In view of foreign policy turning points, Strobe Talbott, President of the Brookings Institution and Former Deputy Secretary of State under the Clinton administration, contributed an article, “Trouble Ahead for the Next U.S. President” to Financial Times Magazine on January 4.

Talbott was a roommate with Former President Bill Clinton as a Rhodes Scholar at Oxford University. Therefore, he argues US foreign policy from Clintonian viewpoints. However, removing some biases, this article makes some crucial policy recommendations for US and foreign leaders and citizens.

Let me comment briefly to this article. Strobe Talbott says that the rift between the United States and the United Nations be repaired. So is the relationship with US allies, he argues. Talbott is critical to the Bush administration’s “unilateralist” policy on Iraq and disregard of international institutions.

Talbott urges the next president ―― whether Republican or Democrat ―― to address complete obligation to the Geneva and UN torture conventions, and re-sign the International Criminal Court treaty, in order to send a clear message that the successor will take utterly different policy approaches from those of the Bush administration.

Throughout this article, Strobe Talbott insists on Kantian rule-based foreign policy, rather than Hobbesian power-oriented foreign policy advocated by neoconservatives. He argues that nuclear non-proliferation and climate change are urgent issues for the next president to take actions. On the other hand, he does not mention democracy promotion and the War on Terror, both of which will continue to be key foreign policy agendas after the Bush administration. I am disappointed with this point.
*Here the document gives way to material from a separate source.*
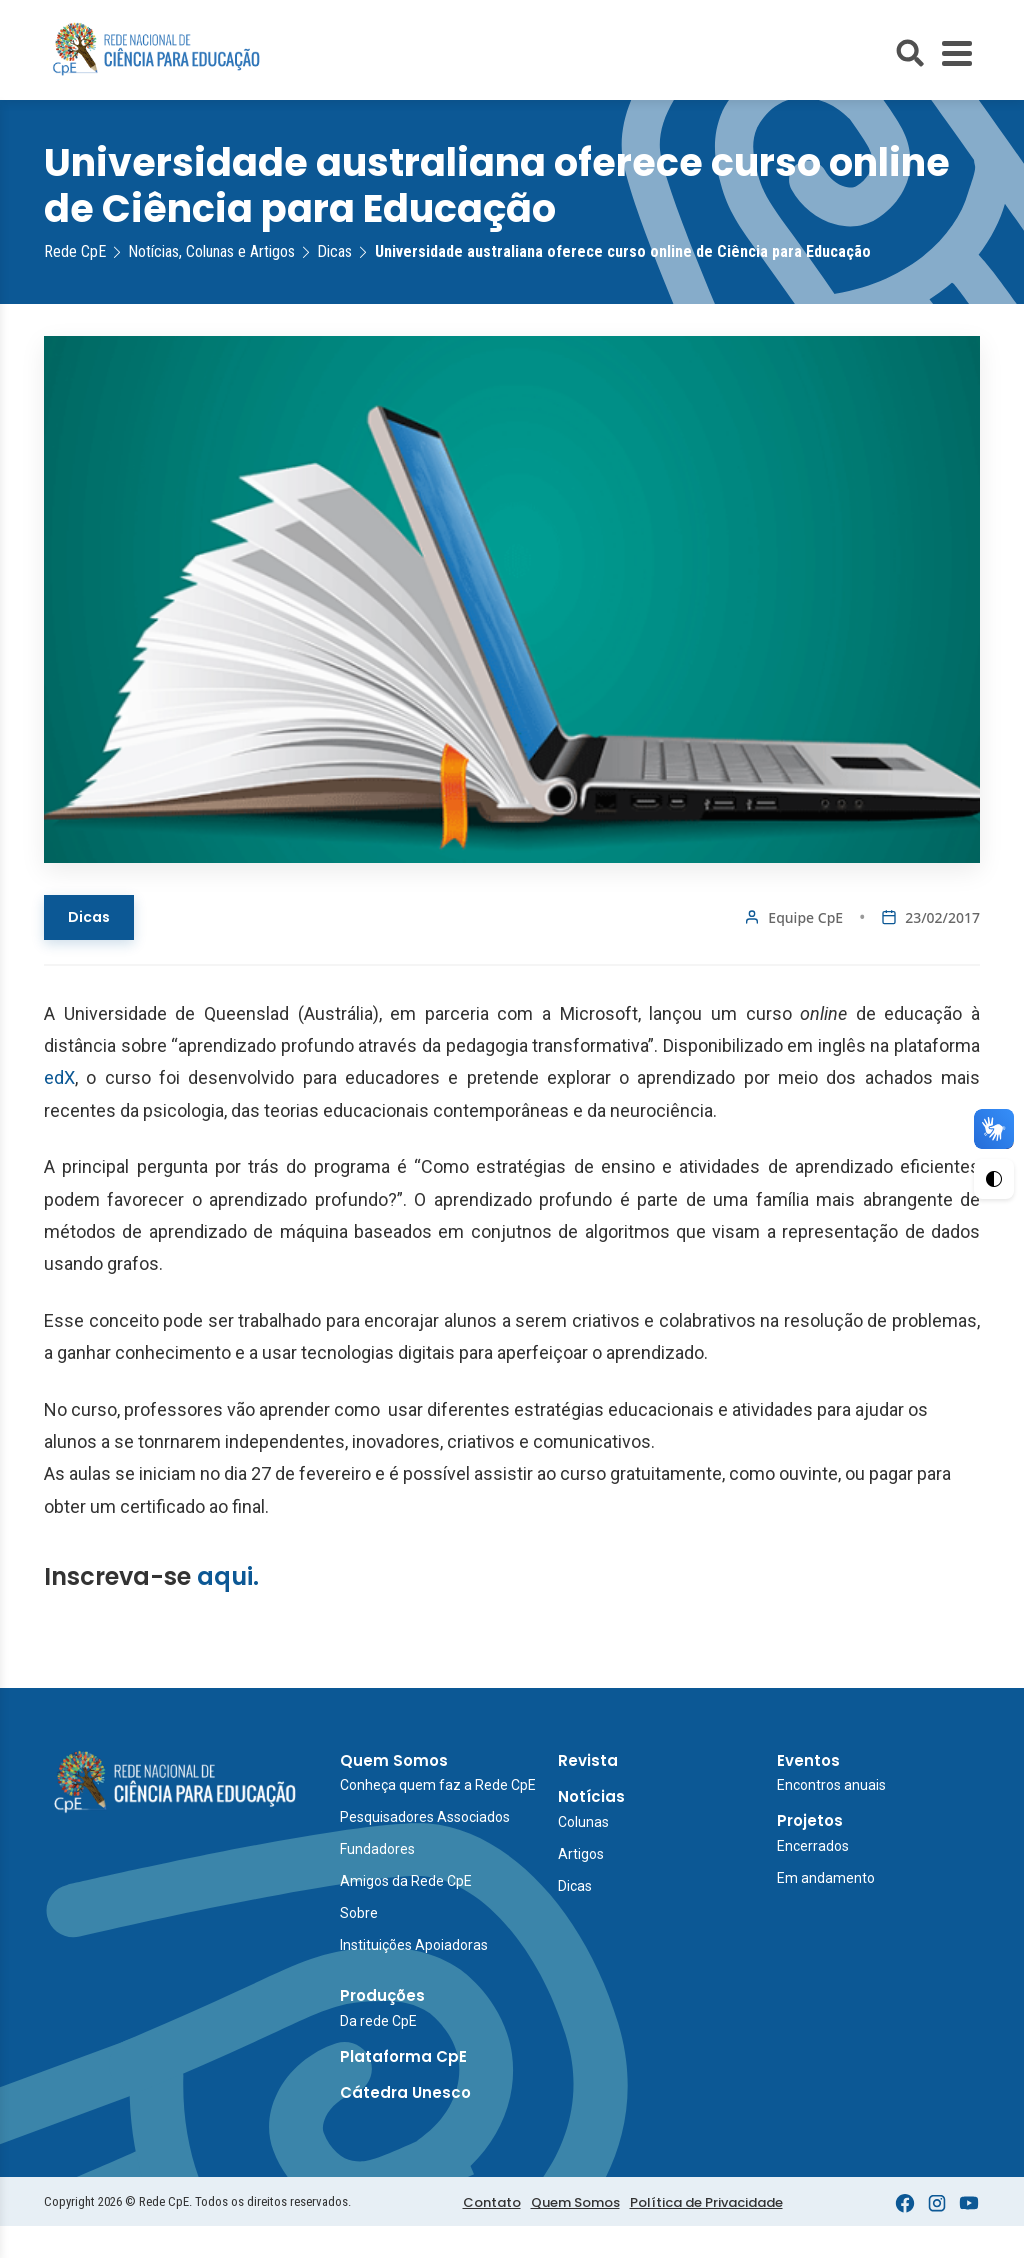 This screenshot has height=2258, width=1024. Describe the element at coordinates (808, 1760) in the screenshot. I see `Eventos` at that location.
However, I agree with him that the United States value multilateral approaches to manage global issues and defeat present dangers. Though Talbott is critical to Bush diplomacy, I have to remind readers that NATO globalization has started under current administration. NATO is exploring strategic cooperation with Japan and Australia. Success in Afghanistan is a step toward the future. It is a pleasure that Japan is back to the Indian Ocean to help NATO.

Regarding nuclear non-proliferation, Strobe Talbott insists on obligation to NPT rules. Actually, he is a vocal critic to the US-India nuclear deal between President George W. Bush and Prime Minister Manmohan Singh. Also, he urges the next president to respect the Comprehensive Test Ban Treaty and the Anti-Ballistic Missile Treaty. I do necessarily not agree to rigidly rule based approaches, because the United States needs new partners like India. Asia-Pacific allies such as Japan and Australia are exploring strategic ties with this country. I believe America’s policy option be more flexible. But I agree with Talbott that non-proliferation issue has become more important than ever.
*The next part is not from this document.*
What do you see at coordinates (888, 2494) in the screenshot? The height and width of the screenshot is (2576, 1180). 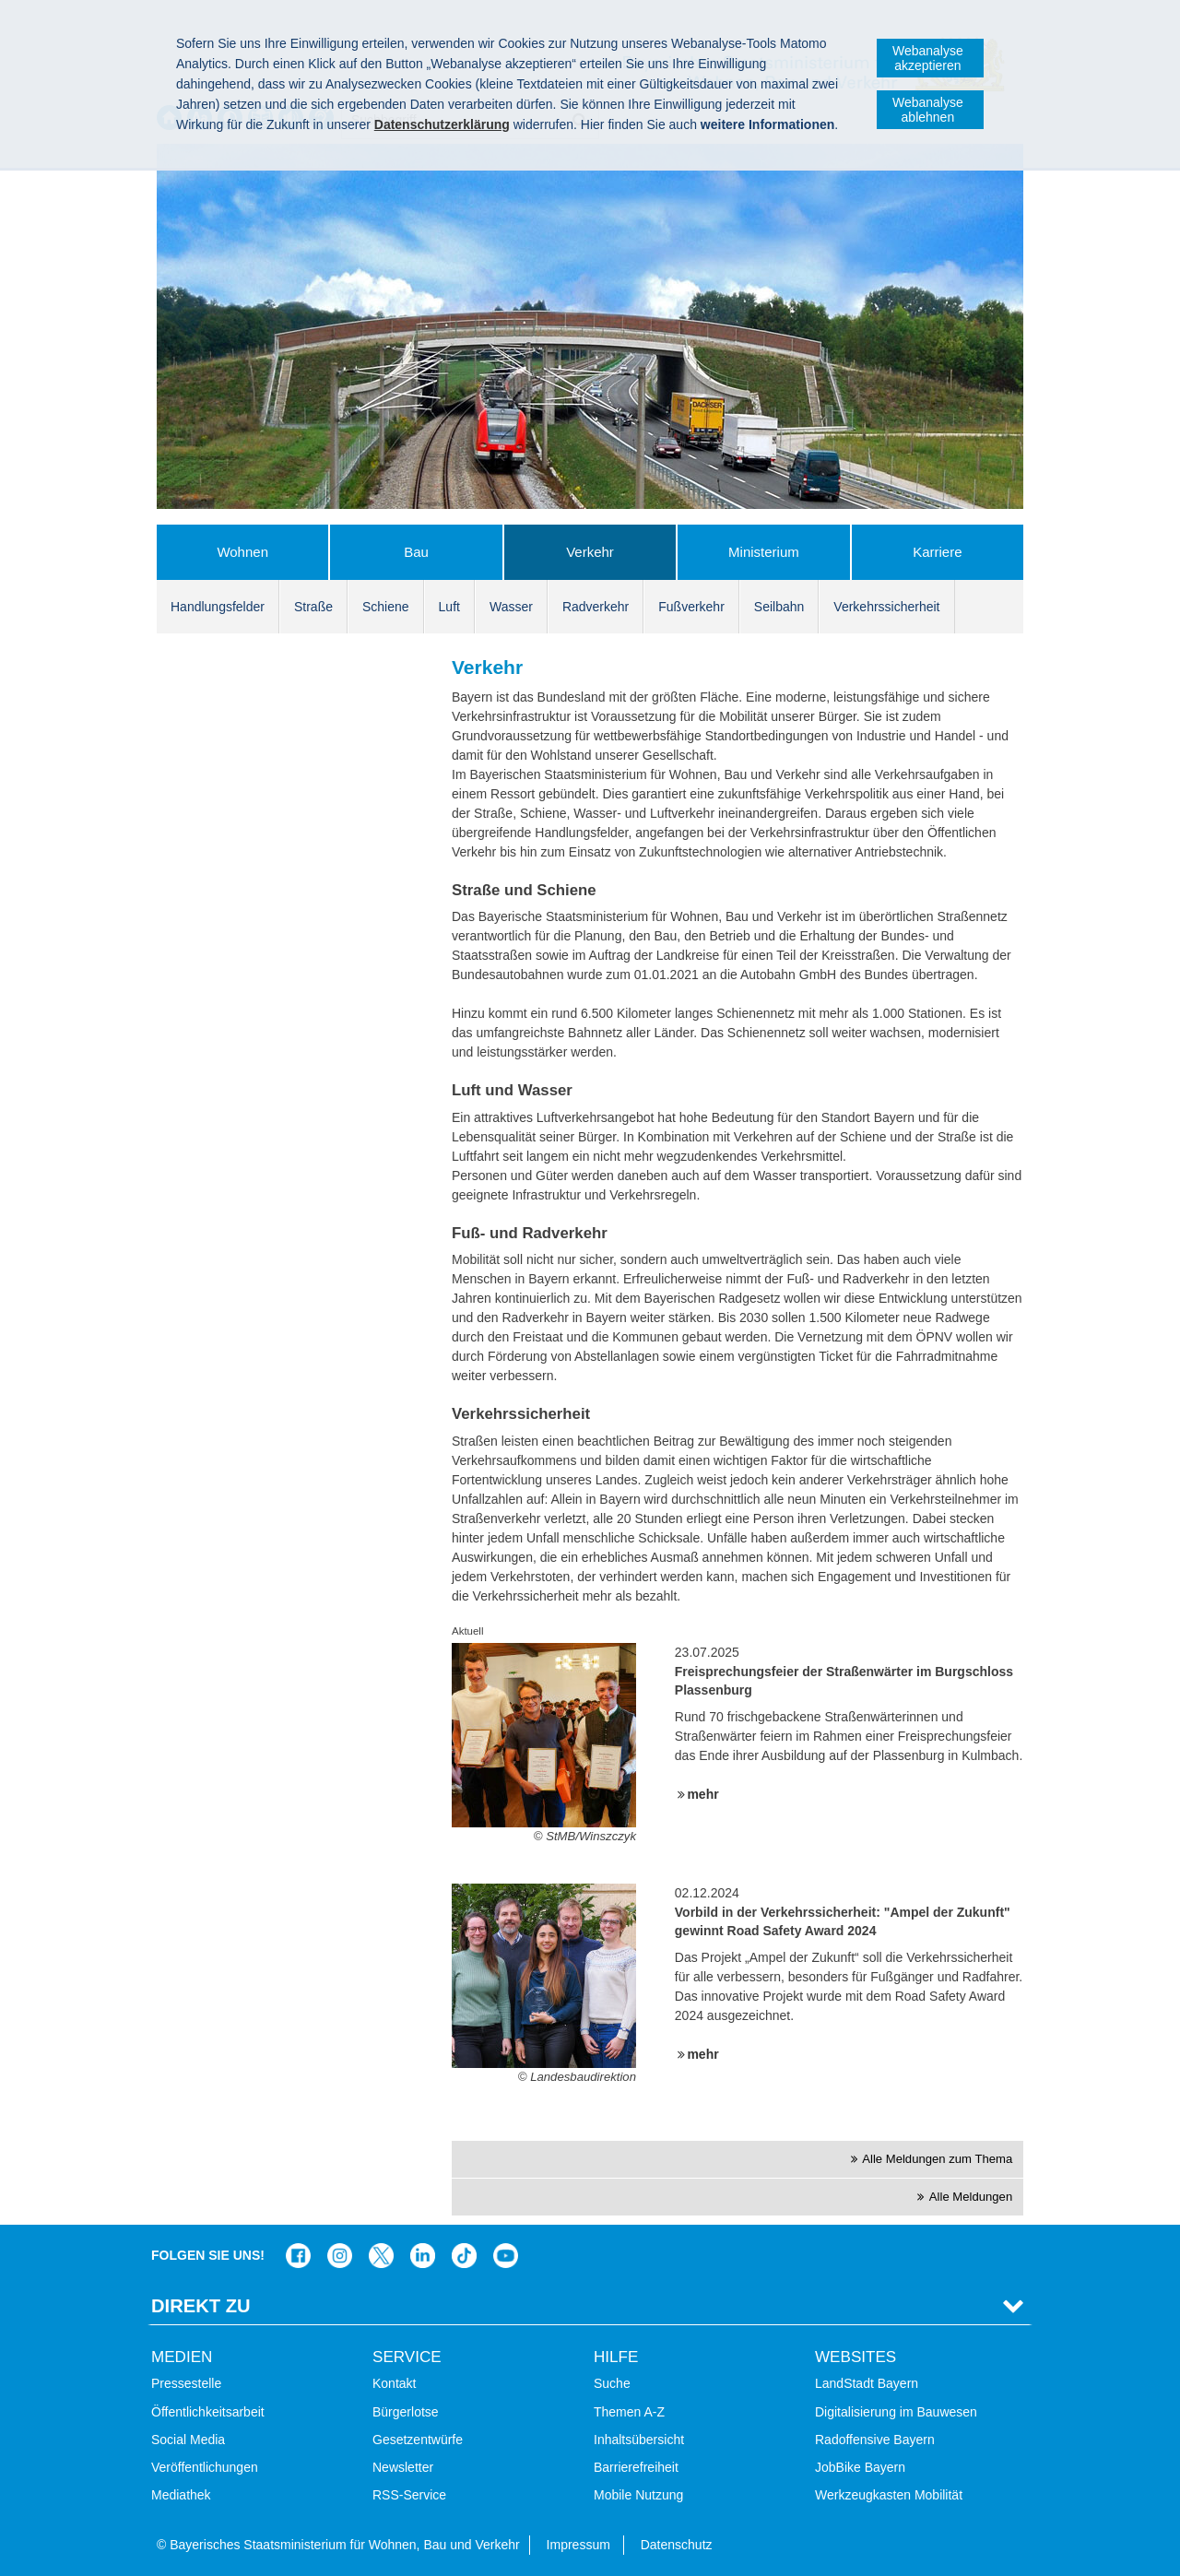 I see `Werkzeugkasten Mobilität` at bounding box center [888, 2494].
Another issue is climate change. It is a critical issue, and the global community needs US leadership. Strobe Talbott argues that the United States ratify the Kyoto Protocol immediately. In my view, more practical ways need to be suggested. Right or wrong, the Kyoto Protocol was rejected at the Senate. It is unlikely that Albert Gore movie change such atmosphere. Will the next administration show alternatives without damaging America’s national interest? It is true that the Bush administration failed to do so.

Whether you agree with him or not, there is no denying that Strobe Talbott points out vital agendas for the next president. America stands at crossroads, and the world stands at crossroads as well. The most desirable candidate is the one who is qualified to be the most competent commander in chief and able to pursue multilateral endeavor like NATO globalization.

The selection of the leader is beyond party politics. I feel resented with the tear and sympathy tactic and an appeal for women voters by Senator Hillary Rodham Clinton. Former British Prime Minister Margaret Thatcher would have never done a thing like that. She said she became the Prime Minister not because she was a woman, but because her policy was right. If she were to be the real commander in chef, Hillary Clinton must behave like Lady Thatcher of Finchley.

Who will take over unfinished job of President Bush in the Middle East, non-proliferation, and other global issues? The brightest commander of multilateral efforts is wanted now.